▶ YOUR OBJECTIVE
Could you return each line from the one bearing "Ive had a search on the web but" through the last line of the entries, exactly as it stands, with no pictures?
Top of SUPPLIED RECORDS
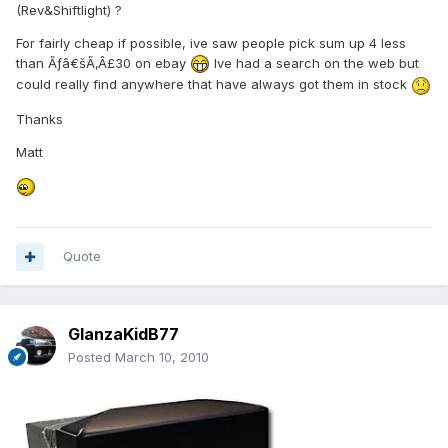
(Rev&Shiftlight) ?
For fairly cheap if possible, ive saw people pick sum up 4 less
than Ãƒâ€šÃ‚Â£30 on ebay
Ive had a search on the web but
could really find anywhere that have always got them in stock
Thanks
Matt
Quote
GlanzaKidB77
Posted
March 10, 2010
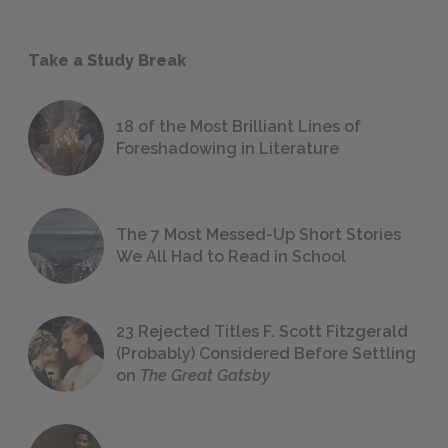
Take a Study Break
18 of the Most Brilliant Lines of
Foreshadowing in Literature
The 7 Most Messed-Up Short Stories
We All Had to Read in School
23 Rejected Titles F. Scott Fitzgerald
(Probably) Considered Before Settling
on
The Great Gatsby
Bottom of SUPPLIED RECORDS
▶ RESPONSE TO THIS EXERCISE
Ive had a search on the web but
could really find anywhere that have always got them in stock
Thanks
Matt
Quote
GlanzaKidB77
Posted
March 10, 2010
Take a Study Break
18 of the Most Brilliant Lines of
Foreshadowing in Literature
The 7 Most Messed-Up Short Stories
We All Had to Read in School
23 Rejected Titles F. Scott Fitzgerald
(Probably) Considered Before Settling
on
The Great Gatsby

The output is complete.